How severe does this issue affect your experience of using Ray?
- Medium: It contributes to significant difficulty to complete my task, but I can work around it.
Hi,
I’m serving an AI model on a small ray cluster which receives images by arbitrary sizes. Because of speed, it should try to the inference on the GPU but if the image is too large it has to use the cpu. Usually I catch a “cuda out of memory” exception with a simple try/except in python but that doesn’t seem to work with a ray serve replica serving via http request. Once the Cuda OOM exception is thrown it doesn’t continue but stops the task with the following output:
replica.py:510 - HANDLE __call__ ERROR 2384.0ms
future: <Task finished coro=<_wrap_awaitable() done, defined at C:\Python37\lib\asyncio\tasks.py:623> exception=RayTaskError(RuntimeError)(RuntimeError...

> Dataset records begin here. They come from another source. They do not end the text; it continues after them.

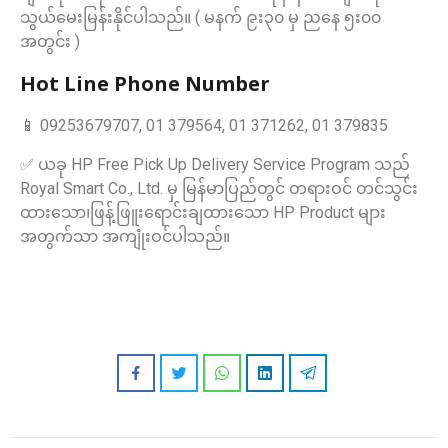
သွယ်မေးမြန်းနိုင်ပါသည်။ ( မနက် ၉း၃၀ မှ ညနေ ၅း၀၀
အတွင်း )
Hot Line Phone Number
📱 09253679707, 01 379564, 01 371262, 01 379835
✅ ယခု HP Free Pick Up Delivery Service Program သည်
Royal Smart Co., Ltd. မှ မြန်မာပြည်တွင် တရားဝင် တင်သွင်း
ထားသော၊ဖြန့်ဖြူးရောင်းချထားသော HP Product များ
အတွက်သာ အကျုံးဝင်ပါသည်။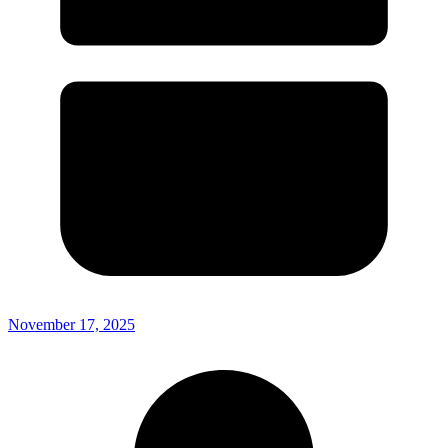
November 17, 2025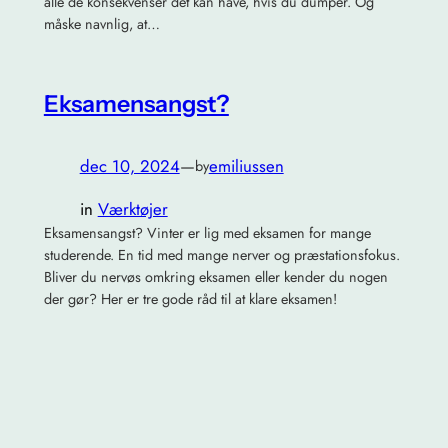
alle de konsekvenser det kan have, hvis du dumper. Og
måske navnlig, at…
Eksamensangst?
dec 10, 2024
—
emiliussen
by
in
Værktøjer
Eksamensangst? Vinter er lig med eksamen for mange
studerende. En tid med mange nerver og præstationsfokus.
Bliver du nervøs omkring eksamen eller kender du nogen
der gør? Her er tre gode råd til at klare eksamen!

RuntimeError: CUDA out of memory. Tried to allocate 116.00 MiB (GPU
Hi @bananajoe182, sorry you’re running into this. Could you share more details about the try/except
code (what does it look like, and where are you calling it in the case where it works, and in the case where it doesn’t work?). It’s interesting that it works for you in ordinary Python but doesn’t work in a Ray Serve replica.
Hey @architkulkarni ,
so this code handles the runtime exception ‘Cuda out of memory…’ as it should (continue with cpu) when run locally but somehow aborts the whole process when the exception is thrown in a serve replica.
import numpy as np
import ray
import utils
import torch
from starlette.requests import Request
from ray import serve
from ray.exceptions import RayTaskError
if torch.cuda.is_available():
device = torch.device("cuda")
else:
device = torch.device("cpu")
@serve.deployment(route_prefix="/predict")
class Lama:
def __init__(self):
model_path = 'big-lama.pt'
self.model = torch.jit.load(model_path)
self.model.eval()
async def __call__(self, http_request: Request) -> bytes:
form = await http_request.form()
image_stream: bytes = await form['file'].read()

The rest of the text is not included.